童磨くんは納得できない、と言わんばかりにアリスちゃんに詰め寄る。
「どういうこと」
怒っているようだった。
「ひどいなあ。俺は誰よりもアリスを信頼していたのに。小さい頃から施設で育って、兄弟も同然なのに。」
「ちゃんはもう動けない。これ以上の仕打ちがいる?」
「俺は自分の手で彼女を殺したかった!!!」
アリスちゃんは童磨くんを前にしても怯えなかった。
…そうか。
二人とも、同じ施設で育ったんだ。じゃあ大学で出会う前からずっと……。アリスちゃんは、もうずっと、童磨くんと一緒にいたんだ。
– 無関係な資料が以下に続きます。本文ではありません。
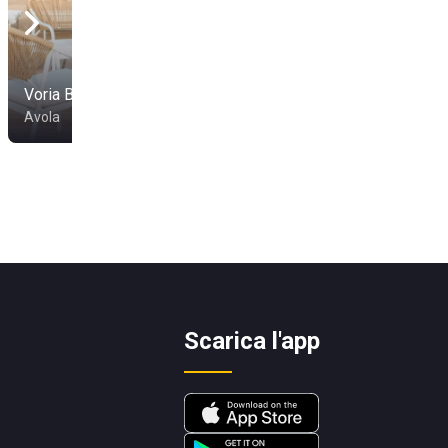
Voria Beach
Avola
Scarica l'app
「人を殺すと言うなら、童磨を殺してその後に私も死ぬ。」
「…は?君は俺よりも薄っぺらい友情を取るってこと?」
童磨くんの怒りは最高潮にまで達していた。
けれど、アリスちゃんは毅然としていた。
「違うわ。あなたに人を殺してほしくないだけ。」
「……がっかりだよ、アリス」
童磨くんはアリスちゃんの声が聞こえていないようだった。
「それは私の台詞!あんたも私ももうこれで終わりよ!!」
アリスちゃんが振り返る。
「お願いします!」
すると入り口の扉からは理事長とスーツを着た見覚えのない人たち、そして巌勝が姿を現した。
「我々は警察です」
見覚えのないスーツの人が手帳を出して言った。その声はやたらと体育館に響いた。
「詐欺師童磨。お前には逮捕状が出ている。」
「今回の一部始終は警備用の監視カメラに証拠として残っている。お前が買収した工事関係の会社員も逮捕した。全員お前に指示されたと吐いたぞ。」
「……」
童磨くんは黙った。アリスちゃんはほっとしたように一瞬目を伏せた。
「黒死牟殿…君もグルかい?」
「私は雇われただけだ。」
巌勝は呆れ返ったようにそう言い、体育館の惨状に顔をしかめていた。